As many as one in five people with asthma could have an attack triggered by pain relievers such as aspirin or non-steroidal anti-inflammatory drugs like ibuprofen, naproxen or diclofenac, - whereas a paracetamol based product such as Panadol affects less than two per cent of people with asthma,.
“Many consumers are unaware of the association between some pain relievers and AIA, potentially exposing themselves to unnecessary risks. Aspirin Induced Asthma is a distinct clinical syndrome where some patients with asthma will experience an asthmatic attack after taking aspirin or non-steroidal anti-inflammatory drugs. A paracetamol such as Panadol may offer a more suitable option for asthma sufferers,” said Debbie Billcliff medical marketing manager for GlaxoSmithKline.
World Asthma Day is a poignant reminder that asthma sufferers’ choice of pain relief needs careful consideration, as aspirin and other ‘over the counter’ NSAIDs can pose a significant risk to some asthmatic individuals. Paracetamol can be taken by over 98% of all asthmatics and is recommended by the Global Initiative for Asthma as a suitable analgesic for those sensitive to aspirin and NSAIDs.

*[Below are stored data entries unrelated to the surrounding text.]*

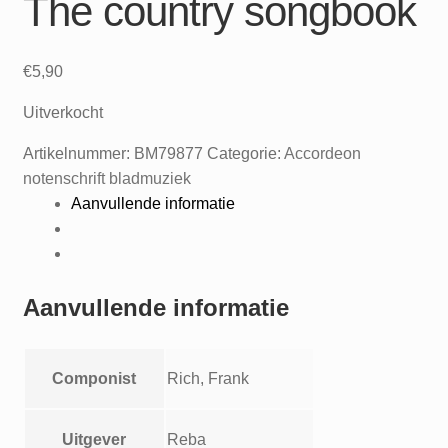
The country songbook
€
5,90
Uitverkocht
Artikelnummer:
BM79877
Categorie:
Accordeon
notenschrift bladmuziek
Aanvullende informatie
Aanvullende informatie
Componist
Rich, Frank
Uitgever
Reba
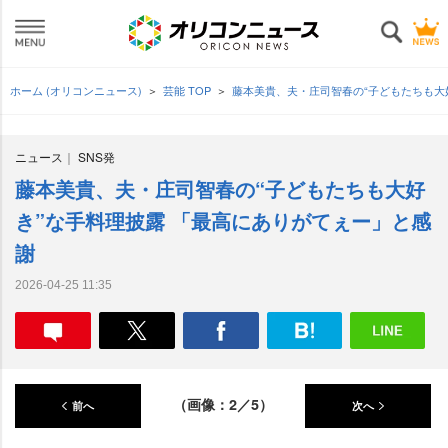
ホーム (オリコンニュース)
芸能 TOP
藤本美貴、夫・庄司智春の“子どもたちも大
ニュース
SNS発
藤本美貴、夫・庄司智春の“子どもたちも大好
き”な手料理披露 「最高にありがてぇー」と感
謝
2026-04-25 11:35
（画像：2／5）
前へ
次へ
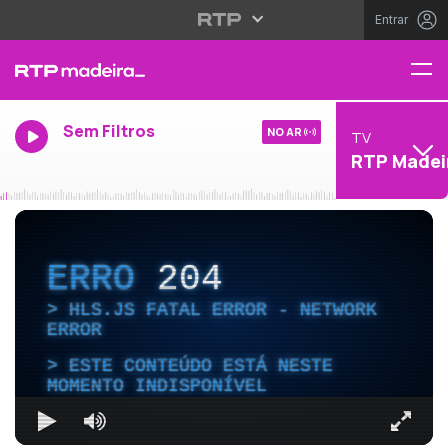
Entrar
Sem Filtros
NO AR
TV
RTP Madei
ERRO
204
HLS.JS FATAL ERROR - NETWORK
ERROR
ESTE CONTEÚDO ESTÁ NESTE
MOMENTO INDISPONÍVEL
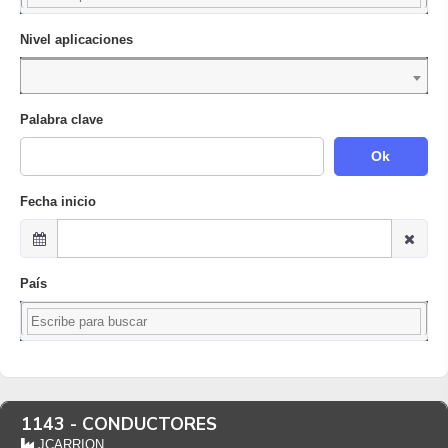
Nivel aplicaciones
Palabra clave
Ok
Fecha inicio
País
1143 -
CONDUCTORES
JCARRION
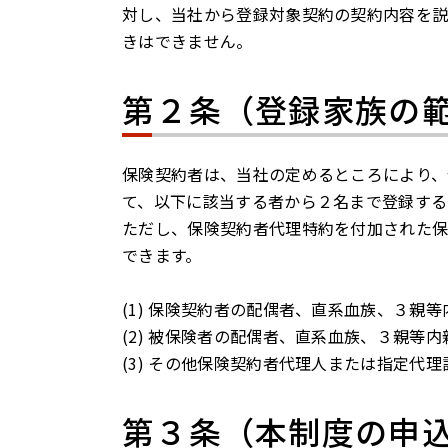
対し、当社から登録対象契約の契約内容を説
きはできません。
第２条（登録家族の
保険契約者は、当社の定めるところにより
て、以下に該当する者から２名まで登録する
ただし、保険契約者代理特約を付加された
できます。
(1) 保険契約者の配偶者、直系血族、３親等
(2) 被保険者の配偶者、直系血族、３親等内
(3) その他保険契約者代理人または指定代
第３条（本制度の申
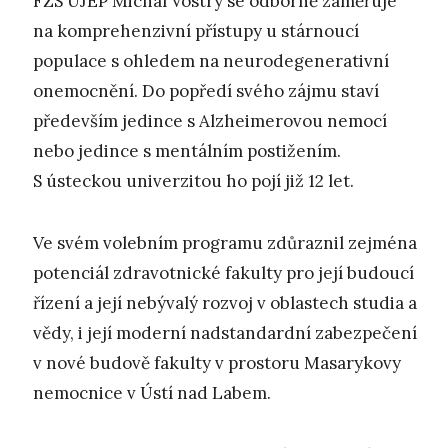
FZS UJEP Michal Vostrý se odborně zaměřuje
na komprehenzivní přístupy u stárnoucí
populace s ohledem na neurodegenerativní
onemocnění. Do popředí svého zájmu staví
především jedince s Alzheimerovou nemocí
nebo jedince s mentálním postižením.
S ústeckou univerzitou ho pojí již 12 let.
Ve svém volebním programu zdůraznil zejména
potenciál zdravotnické fakulty pro její budoucí
řízení a její nebývalý rozvoj v oblastech studia a
vědy, i její moderní nadstandardní zabezpečení
v nové budově fakulty v prostoru Masarykovy
nemocnice v Ústí nad Labem.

Panadol is a leading paracetamol and is not an NSAID making it a popular pain reliever for people with asthma.
ENDS
Panadol* contains paracetamol 500mg. Always read the label. Use strictly as directed. Medicines have benefits and some can have risks. If symptoms persist see your healthcare professional. Incorrect use could be harmful. Use: For the relief of pain and/or fever. Precautions: Allergy to paracetamol. Liver or kidney disease. Side effects: Allergic reactions or skin rashes are rare. Medicines have benefits and some can have risks. Always read the label. Use only as directed. Do not exceed the recommended daily dose. Prolonged or excessive use may be harmful. If pain persists or you have side effects see your healthcare professional.
Always consult your doctor or pharmacist if you take Panadol or other pain relievers with other regular medications. Incorrect use could be harmful. GlaxoSmithKline Consumer Healthcare, Auckland. *Registered trademark of the GlaxoSmithKline group of companies.
REFERENCES: 1. Jenkins C, Costello J, Hodge L. Systematic review of prevalence of aspirin induced asthma and its implications for clinical practice. BMJ 2004; 328(7437):434. 2. Morwood K, Gillis D, Smith W, Kette F. Aspirin–sensitive asthma. Intern Med J 2005: 35(4):240-246. 3. Jenkins C. recommending analgesics for people with asthma. Am J Ther 2000; 7(2):55-61. 4. Thien FC, Armstrong D, Gowan J, Rudolphy S. Asthma and Pain Relievers: An information paper for health professionals, 2005. Australia, National Asthma Council.
Editors Notes:
AIA is characterised by the onset of asthma one to three hours after the ingestion of aspirin and other NSAIDs. One factor that makes AIA difficult to diagnose is that many people will have taken aspirin in the past without any adverse effects, thus the initial reaction is usually unexpected and quite often is not attributed to the use of an analgesic.
AIA is a common, although often under-diagnosed disease and tends to affect women more often than it does men, and usually appears around the age of 30 although it can occur earlier.